--- EXERCISE INSTRUCTIONS ---
Extract exactly those lines that lie between the start of the material and the line with "junio (73, 318)", including both boundary lines and no others.

--- SUPPLIED MATERIAL ---

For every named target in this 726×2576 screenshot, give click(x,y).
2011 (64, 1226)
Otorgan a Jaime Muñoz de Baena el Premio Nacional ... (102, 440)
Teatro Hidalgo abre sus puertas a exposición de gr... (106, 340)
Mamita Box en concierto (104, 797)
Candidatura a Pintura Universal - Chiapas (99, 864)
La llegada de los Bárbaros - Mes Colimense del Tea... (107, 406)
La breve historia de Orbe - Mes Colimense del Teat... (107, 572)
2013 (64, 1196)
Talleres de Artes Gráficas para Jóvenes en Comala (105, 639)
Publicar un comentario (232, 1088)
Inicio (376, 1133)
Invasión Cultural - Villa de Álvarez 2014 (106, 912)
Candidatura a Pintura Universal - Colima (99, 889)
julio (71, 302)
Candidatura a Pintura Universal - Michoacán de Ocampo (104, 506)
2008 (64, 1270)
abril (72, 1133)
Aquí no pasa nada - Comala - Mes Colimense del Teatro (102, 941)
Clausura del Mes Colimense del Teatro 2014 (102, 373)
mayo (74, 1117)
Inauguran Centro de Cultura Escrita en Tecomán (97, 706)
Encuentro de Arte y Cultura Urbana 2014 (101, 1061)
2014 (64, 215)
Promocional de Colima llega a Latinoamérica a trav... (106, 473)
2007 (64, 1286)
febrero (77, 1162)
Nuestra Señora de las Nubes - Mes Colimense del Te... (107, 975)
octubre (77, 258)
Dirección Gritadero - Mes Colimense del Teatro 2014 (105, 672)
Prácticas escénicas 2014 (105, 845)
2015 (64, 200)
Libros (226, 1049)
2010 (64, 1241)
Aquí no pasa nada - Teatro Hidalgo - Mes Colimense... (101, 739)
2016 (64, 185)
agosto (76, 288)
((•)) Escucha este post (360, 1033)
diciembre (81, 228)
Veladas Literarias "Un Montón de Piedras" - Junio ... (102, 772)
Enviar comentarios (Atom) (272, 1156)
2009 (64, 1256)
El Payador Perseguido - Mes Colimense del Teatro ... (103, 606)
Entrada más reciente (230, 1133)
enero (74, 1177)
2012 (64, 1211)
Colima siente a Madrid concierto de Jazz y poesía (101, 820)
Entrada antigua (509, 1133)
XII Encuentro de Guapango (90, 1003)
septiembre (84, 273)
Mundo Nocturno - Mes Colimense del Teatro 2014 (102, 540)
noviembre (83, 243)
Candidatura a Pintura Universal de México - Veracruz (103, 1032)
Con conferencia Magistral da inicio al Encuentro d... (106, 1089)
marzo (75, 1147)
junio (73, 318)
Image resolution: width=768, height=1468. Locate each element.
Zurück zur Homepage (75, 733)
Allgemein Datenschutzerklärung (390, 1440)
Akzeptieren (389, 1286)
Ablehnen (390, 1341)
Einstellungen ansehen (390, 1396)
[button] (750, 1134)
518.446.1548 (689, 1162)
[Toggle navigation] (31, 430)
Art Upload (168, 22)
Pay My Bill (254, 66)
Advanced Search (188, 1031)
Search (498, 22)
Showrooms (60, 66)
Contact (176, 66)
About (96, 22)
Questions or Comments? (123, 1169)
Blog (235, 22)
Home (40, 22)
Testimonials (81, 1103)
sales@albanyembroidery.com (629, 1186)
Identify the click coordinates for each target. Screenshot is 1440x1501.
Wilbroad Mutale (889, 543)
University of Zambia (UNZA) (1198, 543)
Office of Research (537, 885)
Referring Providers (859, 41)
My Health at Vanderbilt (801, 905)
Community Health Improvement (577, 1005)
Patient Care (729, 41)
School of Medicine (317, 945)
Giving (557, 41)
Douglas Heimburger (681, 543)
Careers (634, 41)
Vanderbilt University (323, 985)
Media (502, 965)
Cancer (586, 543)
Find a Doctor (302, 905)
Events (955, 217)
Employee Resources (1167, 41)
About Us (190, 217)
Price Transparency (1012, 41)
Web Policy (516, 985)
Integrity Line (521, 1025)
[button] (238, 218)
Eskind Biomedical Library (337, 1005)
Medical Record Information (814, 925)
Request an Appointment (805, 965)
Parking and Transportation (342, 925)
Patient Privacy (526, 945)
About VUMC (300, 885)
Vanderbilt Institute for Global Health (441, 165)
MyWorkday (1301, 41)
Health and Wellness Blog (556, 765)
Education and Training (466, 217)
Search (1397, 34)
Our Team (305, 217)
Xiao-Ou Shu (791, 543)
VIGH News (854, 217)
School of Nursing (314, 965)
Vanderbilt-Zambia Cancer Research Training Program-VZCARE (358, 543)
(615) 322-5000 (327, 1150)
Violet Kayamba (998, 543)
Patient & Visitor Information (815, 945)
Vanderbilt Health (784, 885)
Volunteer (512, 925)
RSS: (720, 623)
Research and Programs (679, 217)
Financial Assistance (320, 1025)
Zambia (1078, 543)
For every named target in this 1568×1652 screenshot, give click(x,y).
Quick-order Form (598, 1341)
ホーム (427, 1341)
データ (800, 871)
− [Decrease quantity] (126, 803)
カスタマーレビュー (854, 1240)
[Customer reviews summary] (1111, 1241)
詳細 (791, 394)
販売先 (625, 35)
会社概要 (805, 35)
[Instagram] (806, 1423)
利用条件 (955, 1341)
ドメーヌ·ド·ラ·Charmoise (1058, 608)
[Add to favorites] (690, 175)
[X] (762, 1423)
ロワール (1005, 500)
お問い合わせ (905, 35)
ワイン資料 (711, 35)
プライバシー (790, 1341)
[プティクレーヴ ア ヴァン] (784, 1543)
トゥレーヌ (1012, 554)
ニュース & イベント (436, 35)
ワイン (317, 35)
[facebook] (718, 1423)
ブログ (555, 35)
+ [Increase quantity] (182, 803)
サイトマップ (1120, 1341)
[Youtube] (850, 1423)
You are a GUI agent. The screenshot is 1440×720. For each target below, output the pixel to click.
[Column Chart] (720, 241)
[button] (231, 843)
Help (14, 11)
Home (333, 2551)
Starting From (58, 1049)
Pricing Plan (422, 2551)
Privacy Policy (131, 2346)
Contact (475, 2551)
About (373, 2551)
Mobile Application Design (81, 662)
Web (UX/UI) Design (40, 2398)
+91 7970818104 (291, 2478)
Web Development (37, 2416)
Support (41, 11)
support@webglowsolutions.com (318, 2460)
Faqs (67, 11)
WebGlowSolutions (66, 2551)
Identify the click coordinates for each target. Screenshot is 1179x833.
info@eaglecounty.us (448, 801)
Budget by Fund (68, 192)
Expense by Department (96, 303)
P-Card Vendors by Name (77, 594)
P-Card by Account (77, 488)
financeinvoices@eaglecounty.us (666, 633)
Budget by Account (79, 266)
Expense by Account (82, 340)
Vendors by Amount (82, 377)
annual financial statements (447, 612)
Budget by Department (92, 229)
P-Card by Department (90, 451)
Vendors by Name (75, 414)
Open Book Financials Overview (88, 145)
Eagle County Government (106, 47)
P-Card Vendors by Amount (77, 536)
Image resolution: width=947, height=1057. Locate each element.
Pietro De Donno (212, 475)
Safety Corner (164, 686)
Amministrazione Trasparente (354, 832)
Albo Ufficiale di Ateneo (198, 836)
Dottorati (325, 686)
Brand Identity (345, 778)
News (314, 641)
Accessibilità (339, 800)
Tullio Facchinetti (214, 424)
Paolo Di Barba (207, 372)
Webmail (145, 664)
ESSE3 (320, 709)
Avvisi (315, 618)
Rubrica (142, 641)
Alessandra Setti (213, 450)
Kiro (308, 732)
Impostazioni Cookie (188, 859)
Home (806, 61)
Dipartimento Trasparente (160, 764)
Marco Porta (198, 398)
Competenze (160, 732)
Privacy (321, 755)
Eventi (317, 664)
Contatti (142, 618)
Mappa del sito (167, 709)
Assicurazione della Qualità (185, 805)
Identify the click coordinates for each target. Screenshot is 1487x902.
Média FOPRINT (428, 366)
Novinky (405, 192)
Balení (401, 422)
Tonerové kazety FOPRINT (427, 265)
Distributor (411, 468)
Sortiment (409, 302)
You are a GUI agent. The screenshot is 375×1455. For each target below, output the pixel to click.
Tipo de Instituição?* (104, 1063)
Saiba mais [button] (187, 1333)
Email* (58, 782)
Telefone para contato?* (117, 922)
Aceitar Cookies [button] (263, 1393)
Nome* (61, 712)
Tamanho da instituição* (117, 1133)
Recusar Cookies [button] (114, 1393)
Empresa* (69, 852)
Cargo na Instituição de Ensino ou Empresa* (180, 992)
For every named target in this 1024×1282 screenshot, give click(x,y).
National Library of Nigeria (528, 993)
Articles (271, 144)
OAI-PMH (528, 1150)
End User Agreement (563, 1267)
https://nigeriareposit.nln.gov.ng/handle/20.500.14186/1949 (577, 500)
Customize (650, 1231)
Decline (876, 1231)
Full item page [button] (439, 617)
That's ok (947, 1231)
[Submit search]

--- EXERCISE SOLUTION ---
For every named target in this 726×2576 screenshot, give click(x,y).
2011 (64, 1226)
Otorgan a Jaime Muñoz de Baena el Premio Nacional ... (102, 440)
Teatro Hidalgo abre sus puertas a exposición de gr... (106, 340)
Mamita Box en concierto (104, 797)
Candidatura a Pintura Universal - Chiapas (99, 864)
La llegada de los Bárbaros - Mes Colimense del Tea... (107, 406)
La breve historia de Orbe - Mes Colimense del Teat... (107, 572)
2013 (64, 1196)
Talleres de Artes Gráficas para Jóvenes en Comala (105, 639)
Publicar un comentario (232, 1088)
Inicio (376, 1133)
Invasión Cultural - Villa de Álvarez 2014 (106, 912)
Candidatura a Pintura Universal - Colima (99, 889)
julio (71, 302)
Candidatura a Pintura Universal - Michoacán de Ocampo (104, 506)
2008 (64, 1270)
abril (72, 1133)
Aquí no pasa nada - Comala - Mes Colimense del Teatro (102, 941)
Clausura del Mes Colimense del Teatro 2014 (102, 373)
mayo (74, 1117)
Inauguran Centro de Cultura Escrita en Tecomán (97, 706)
Encuentro de Arte y Cultura Urbana 2014 (101, 1061)
2014 (64, 215)
Promocional de Colima llega a Latinoamérica a trav... (106, 473)
2007 (64, 1286)
febrero (77, 1162)
Nuestra Señora de las Nubes - Mes Colimense del Te... (107, 975)
octubre (77, 258)
Dirección Gritadero - Mes Colimense del Teatro 2014 (105, 672)
Prácticas escénicas 2014 (105, 845)
2015 (64, 200)
Libros (226, 1049)
2010 (64, 1241)
Aquí no pasa nada - Teatro Hidalgo - Mes Colimense... (101, 739)
2016 (64, 185)
agosto (76, 288)
((•)) Escucha este post (360, 1033)
diciembre (81, 228)
Veladas Literarias "Un Montón de Piedras" - Junio ... (102, 772)
Enviar comentarios (Atom) (272, 1156)
2009 (64, 1256)
El Payador Perseguido - Mes Colimense del Teatro ... (103, 606)
Entrada más reciente (230, 1133)
enero (74, 1177)
2012 (64, 1211)
Colima siente a Madrid concierto de Jazz y poesía (101, 820)
Entrada antigua (509, 1133)
XII Encuentro de Guapango (90, 1003)
septiembre (84, 273)
Mundo Nocturno - Mes Colimense del Teatro 2014 (102, 540)
noviembre (83, 243)
Candidatura a Pintura Universal de México - Veracruz (103, 1032)
Con conferencia Magistral da inicio al Encuentro d... (106, 1089)
marzo (75, 1147)
junio (73, 318)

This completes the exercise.